TASK INSTRUCTIONS: Beneath this task are records; print exactly the stretch of them from the line with "mandatory to have" through the line with "100% attendance. Requires", both ends included.

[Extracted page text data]
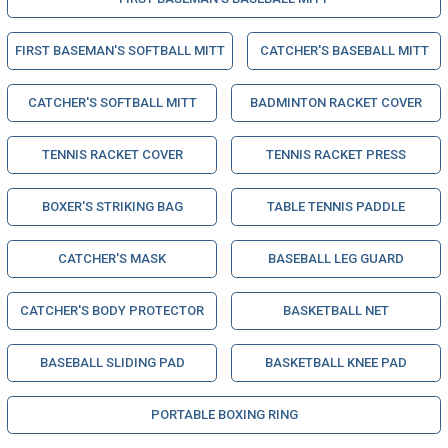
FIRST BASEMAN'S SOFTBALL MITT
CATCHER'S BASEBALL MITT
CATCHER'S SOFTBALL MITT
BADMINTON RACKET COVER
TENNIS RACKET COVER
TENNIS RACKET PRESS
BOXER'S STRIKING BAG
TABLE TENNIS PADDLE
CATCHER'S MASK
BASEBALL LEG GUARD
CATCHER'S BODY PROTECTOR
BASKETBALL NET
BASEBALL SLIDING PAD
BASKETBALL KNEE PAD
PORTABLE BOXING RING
---
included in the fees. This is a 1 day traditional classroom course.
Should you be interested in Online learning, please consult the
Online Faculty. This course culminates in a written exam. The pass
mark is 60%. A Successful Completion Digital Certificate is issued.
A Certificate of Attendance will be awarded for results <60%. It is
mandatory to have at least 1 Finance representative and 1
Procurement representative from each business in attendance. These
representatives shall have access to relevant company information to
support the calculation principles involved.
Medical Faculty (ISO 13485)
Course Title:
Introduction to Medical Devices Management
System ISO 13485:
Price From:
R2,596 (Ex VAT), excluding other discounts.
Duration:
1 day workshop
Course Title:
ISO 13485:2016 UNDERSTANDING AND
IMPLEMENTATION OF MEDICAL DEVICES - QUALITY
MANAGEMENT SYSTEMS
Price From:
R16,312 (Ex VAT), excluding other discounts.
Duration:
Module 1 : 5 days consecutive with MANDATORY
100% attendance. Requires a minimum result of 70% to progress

FINISHED TASK:
mandatory to have at least 1 Finance representative and 1
Procurement representative from each business in attendance. These
representatives shall have access to relevant company information to
support the calculation principles involved.
Medical Faculty (ISO 13485)
Course Title:
Introduction to Medical Devices Management
System ISO 13485:
Price From:
R2,596 (Ex VAT), excluding other discounts.
Duration:
1 day workshop
Course Title:
ISO 13485:2016 UNDERSTANDING AND
IMPLEMENTATION OF MEDICAL DEVICES - QUALITY
MANAGEMENT SYSTEMS
Price From:
R16,312 (Ex VAT), excluding other discounts.
Duration:
Module 1 : 5 days consecutive with MANDATORY
100% attendance. Requires a minimum result of 70% to progress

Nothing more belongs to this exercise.